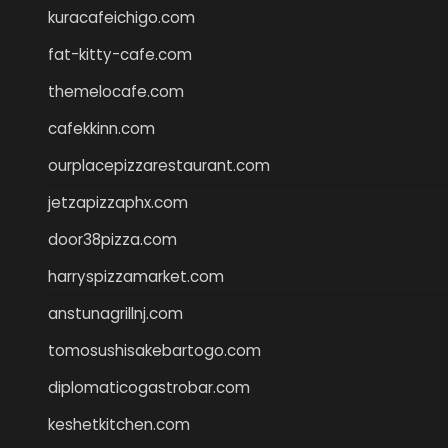
kuracafeichigo.com
fat-kitty-cafe.com
themelocafe.com
cafekkinn.com
ourplacepizzarestaurant.com
jetzapizzaphx.com
door38pizza.com
harryspizzamarket.com
anstunagrillnj.com
tomosushisakebartogo.com
diplomaticogastrobar.com
keshetkitchen.com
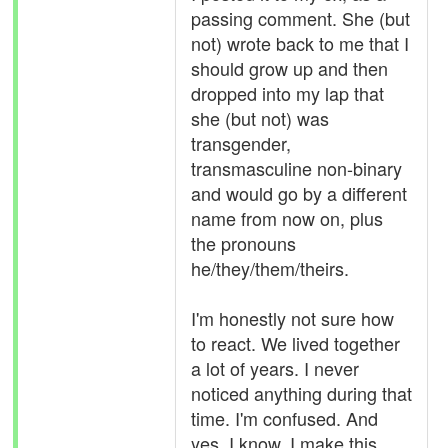
passing comment. She (but
not) wrote back to me that I
should grow up and then
dropped into my lap that
she (but not) was
transgender,
transmasculine non-binary
and would go by a different
name from now on, plus
the pronouns
he/they/them/theirs.
I'm honestly not sure how
to react. We lived together
a lot of years. I never
noticed anything during that
time. I'm confused. And
yes, I know, I make this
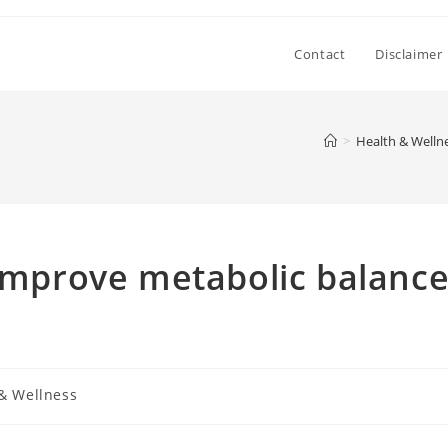
Contact
Disclaimer
>
Health & Welln
 improve metabolic balanc
& Wellness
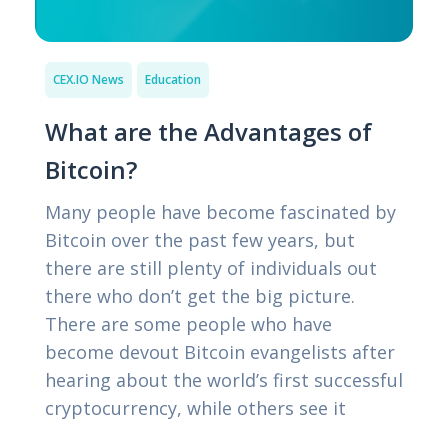
CEX.IO News
Education
What are the Advantages of
Bitcoin?
Many people have become fascinated by
Bitcoin over the past few years, but
there are still plenty of individuals out
there who don’t get the big picture.
There are some people who have
become devout Bitcoin evangelists after
hearing about the world’s first successful
cryptocurrency, while others see it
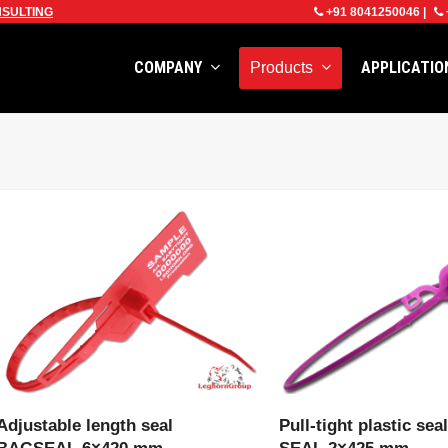
SULTING
+91 8041250046
|
COMPANY
APPLICATI
Products
VIEW PRODUCT
VIEW PRODU
Adjustable length seal
Pull-tight plastic se
BAGSEAL 6×420 mm
SEAL 2×425 mm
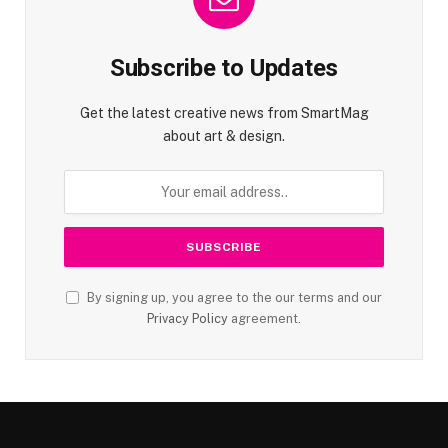
Subscribe to Updates
Get the latest creative news from SmartMag
about art & design.
By signing up, you agree to the our terms and our
Privacy Policy
agreement.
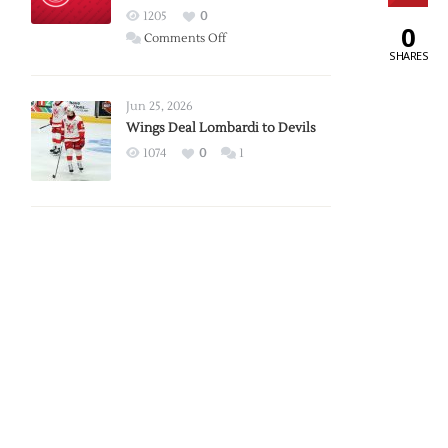
Red
1205
0
0
Wings
on
Comments Off
SHARES
Red
Wings
Announce
Jun 25, 2026
2026
Wings Deal Lombardi to Devils
Exhibition
1074
0
1
Schedule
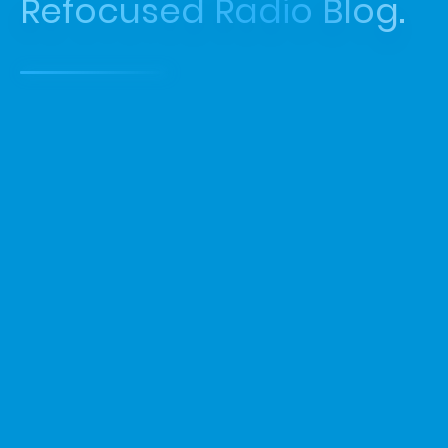
Refocused Radio Blog.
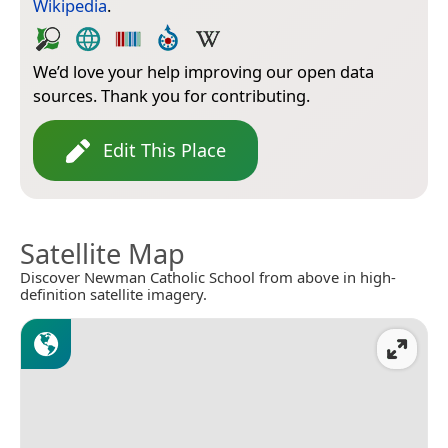
Wikipedia
.
We’d love your help improving our open data
sources. Thank you for contributing.
Edit This Place
Satellite Map
Discover Newman Catholic School from above in high-
definition satellite imagery.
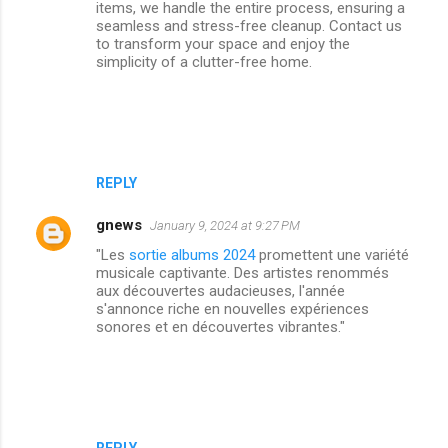
items, we handle the entire process, ensuring a
seamless and stress-free cleanup. Contact us
to transform your space and enjoy the
simplicity of a clutter-free home.
REPLY
gnews
January 9, 2024 at 9:27 PM
"Les
sortie albums 2024
promettent une variété
musicale captivante. Des artistes renommés
aux découvertes audacieuses, l'année
s'annonce riche en nouvelles expériences
sonores et en découvertes vibrantes."
REPLY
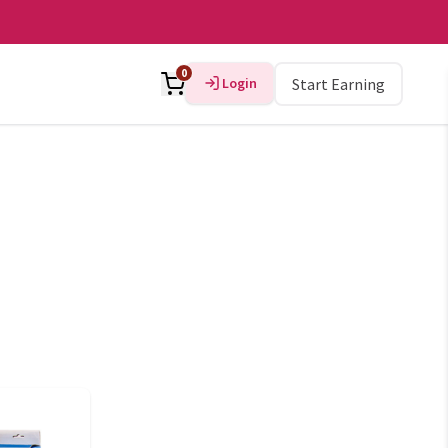
0
Login
Start Earning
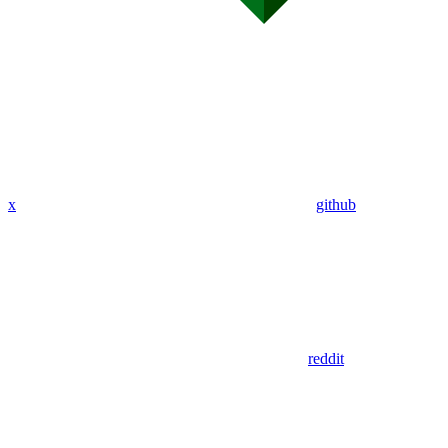
x
github
reddit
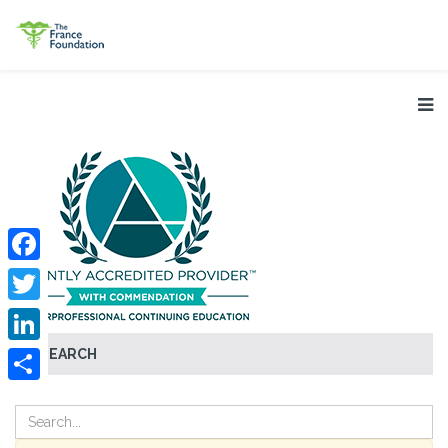
Facebook
Twitter
SEARCH
LinkedIn
Share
______________________________
- _Required work_: Transcribe each entry above character for character, omitting pictures.

- _Exercise result_:
kuracafeichigo.com
fat-kitty-cafe.com
themelocafe.com
cafekkinn.com
ourplacepizzarestaurant.com
jetzapizzaphx.com
door38pizza.com
harryspizzamarket.com
anstunagrillnj.com
tomosushisakebartogo.com
diplomaticogastrobar.com
keshetkitchen.com
passing comment. She (but
not) wrote back to me that I
should grow up and then
dropped into my lap that
she (but not) was
transgender,
transmasculine non-binary
and would go by a different
name from now on, plus
the pronouns
he/they/them/theirs.
I'm honestly not sure how
to react. We lived together
a lot of years. I never
noticed anything during that
time. I'm confused. And
yes, I know, I make this
Contact
Disclaimer
>
Health & Welln
 improve metabolic balanc
& Wellness
CEX.IO News
Education
What are the Advantages of
Bitcoin?
Many people have become fascinated by
Bitcoin over the past few years, but
there are still plenty of individuals out
there who don’t get the big picture.
There are some people who have
become devout Bitcoin evangelists after
hearing about the world’s first successful
cryptocurrency, while others see it
SULTING
+91 8041250046
|
COMPANY
APPLICATI
Products
VIEW PRODUCT
VIEW PRODU
Adjustable length seal
Pull-tight plastic se
BAGSEAL 6×420 mm
SEAL 2×425 mm
Subscribe to Updates
Get the latest creative news from SmartMag
about art & design.
By signing up, you agree to the our terms and our
Privacy Policy
agreement.
Red
1205
0
0
Wings
on
Comments Off
SHARES
Red
Wings
Announce
Jun 25, 2026
2026
Wings Deal Lombardi to Devils
Exhibition
1074
0
1
Schedule
Refocused Radio Blog.
Wikipedia
.
We’d love your help improving our open data
sources. Thank you for contributing.
Edit This Place
Satellite Map
Discover Newman Catholic School from above in high-
definition satellite imagery.
items, we handle the entire process, ensuring a
seamless and stress-free cleanup. Contact us
to transform your space and enjoy the
simplicity of a clutter-free home.
REPLY
gnews
January 9, 2024 at 9:27 PM
"Les
sortie albums 2024
promettent une variété
musicale captivante. Des artistes renommés
aux découvertes audacieuses, l'année
s'annonce riche en nouvelles expériences
sonores et en découvertes vibrantes."
REPLY
0
Login
Start Earning
x
github
reddit
Facebook
Twitter
SEARCH
LinkedIn
Share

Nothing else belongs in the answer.